TS: There are always those few things in life that catch us off guard, leave us speechless. SD: The images that I get from Mr. Momaday’s descriptions is one of those things. CM: The way he seems to relate everything to something else like “great green and yellow grasshoppers are everywhere in the tall grass popping up like corn to sting the flesh” (Momaday 313) simply gives me great pleasure. CM: I think I like it so much because I could never make such a simple, beautiful connection, and we often envy what we can’t do or have.

TS: There are the strikingly beautiful examples of imagery in his story of his grandmother, but three, like sirens, whispered my name, sang out to me, beckoned for me to notice them.(3 Action Sentence) SD: The first was the quote about the grasshoppers I have already mentioned.
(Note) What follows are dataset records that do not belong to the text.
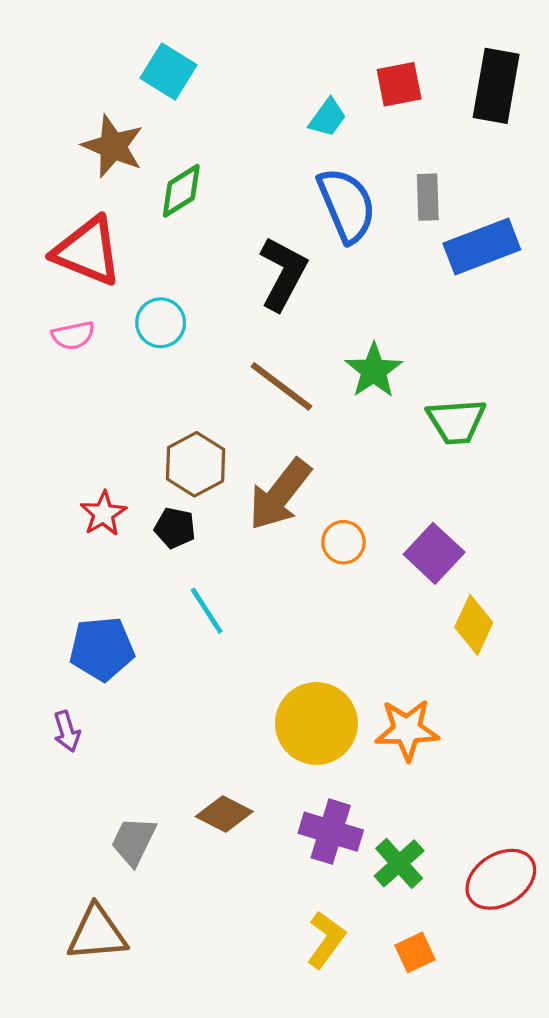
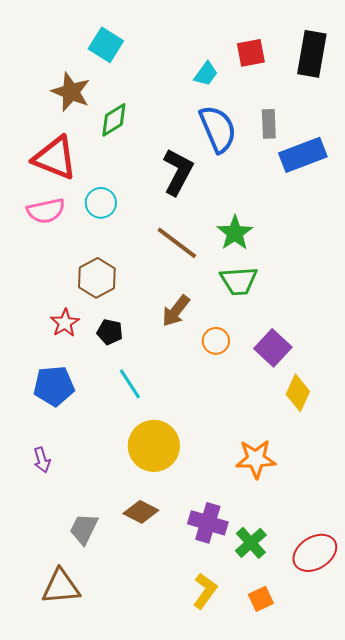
pink semicircle: (73, 335) -> (46, 211), size x1.4
green trapezoid: (456, 421) -> (239, 281), moved
brown hexagon: (196, 464) -> (97, 278), moved
brown arrow: (280, 494) -> (176, 311), size x0.7
blue pentagon: (102, 649) -> (54, 386), moved
yellow circle: (316, 723) -> (154, 446), moved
CM: Suddenly these grasshoppers didn’t seem normal to me, I had willed them to be so much more in my mind. CM: Now they were these (2 FAST Words) gargantuan behemoths that seemed to poke their heads out of a forest of grass. SD: The second quote was on the same page not too far away, the sentence just before. CM: “At a distance in July or August the steaming foliage seems almost to writhe in fire.” (Momaday 313) CM: I imagined I was there, laying on the ground next to the leaves watching the dance of clear smoke rise off of them. SD: The third and final quote that called my name was found on page 315 describing the look of “Yellowstone”. CM: “The skyline at all directions close at hand the high wall of the woods and deep cleavages of shade” (Momaday 315) CM: Just before mentioning this Momaday spoke of the sense of confinement in Yellowstone and somehow I agreed with him. CM: The high wall of the woods reminded me of a birdcage, and unmovable object in a path, something you can’t climb over or move around and something that no one would dare enter for one reason or another. CS: Maybe I could just be looking too far into this story, but that’s what I love about it these quotes simply hold my interest and set my imagination free.
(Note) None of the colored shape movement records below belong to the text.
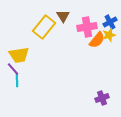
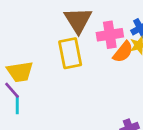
brown triangle: (63, 16) -> (78, 20), size x1.6
yellow rectangle: (44, 27) -> (70, 53), moved, turned -50

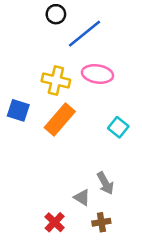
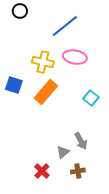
black circle: (56, 14) -> (20, 11), moved
gray triangle: (82, 198) -> (63, 152), turned 48

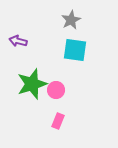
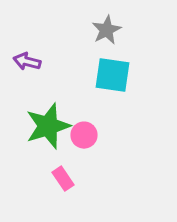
pink rectangle: (58, 121) -> (63, 179), moved, turned -56

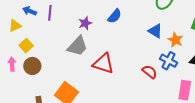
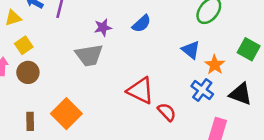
gray trapezoid: (77, 46) -> (89, 55), turned 30
red triangle: (103, 64) -> (140, 90), moved
red semicircle: (150, 72) -> (167, 112), moved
TS: I believe in a lot of things Love, Faith, Hope, but one of the most important is Magic. SD: It comforts to think of our world as a magical place that holds many wonders and miracles. CM: Some of these simple passages that Momaday has used are more powerful beacons of magic to me than anyone can imagine. CM: They represent the very essence of the simplicity of beauty and wonder that so many people walk past without even sparing a second look.

1 comment:

Hamilton Salsich said...

Kyle --

An excellent title -- and a fine opening paragraph ... but remember to give the author's full name and title of essay in the opening paragraph

"but three, like sirens, whispered my name, sang out to me, beckoned for me to notice them." This is excellent use of 3-action verb, but be careful about "overwriting". This elegant sentence would be great in a story, but perhaps sounds a little overdone in a formal school essay.
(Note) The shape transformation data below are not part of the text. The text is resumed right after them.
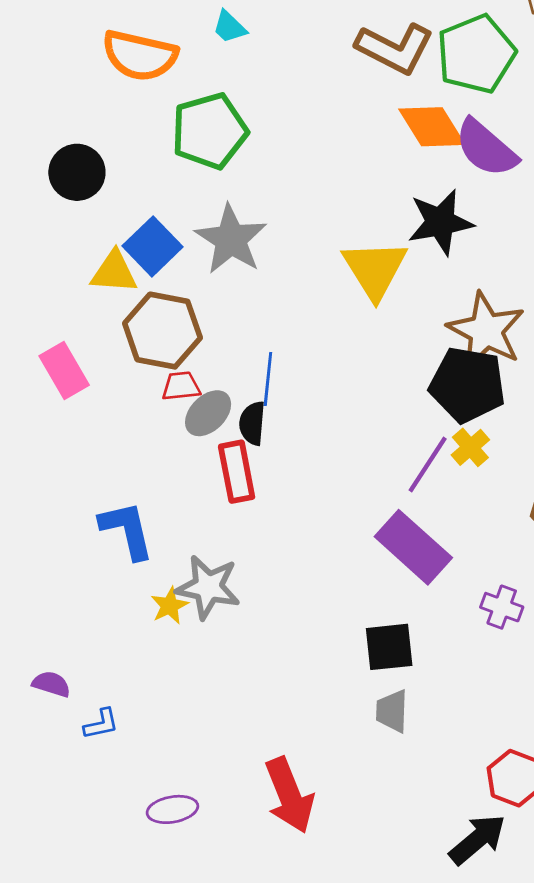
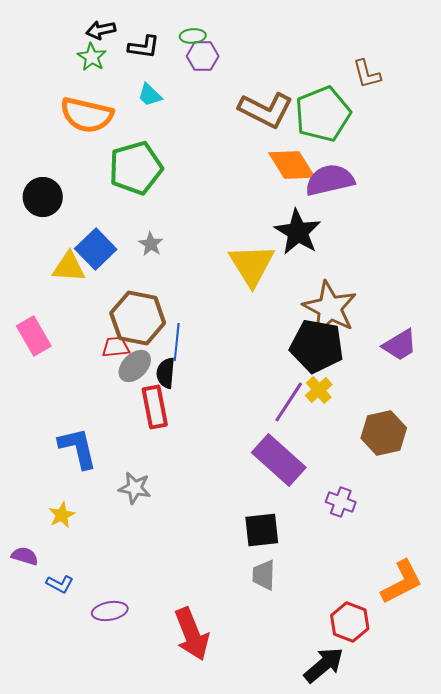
purple semicircle: (486, 148) -> (330, 180), turned 126
black star: (440, 222) -> (298, 232), turned -30
gray star: (231, 239) -> (151, 244), size x0.5
brown hexagon: (162, 331) -> (138, 318), moved
gray star: (208, 587) -> (135, 488), size x0.7
yellow star: (170, 606) -> (62, 515), moved
blue L-shape: (101, 724) -> (60, 584), turned 40
purple ellipse: (172, 809) -> (110, 611), moved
"...to me, I had..." You need a period after "me"

Second chunk: never use a quote as a separate sentence. Always blend it in to your own sentence so it makes one smooth sentence.

"...and unmovable" should be "an"

THE LAST TWO CMs ARE BEAUTIFUL!!

Last paragraph: "It comforts" should be "It comforts me..."

FINE WRITING AT THE END! AND MANY LOVELY SENTENCES THROUGHOUT. (But do be careful about overwriting.)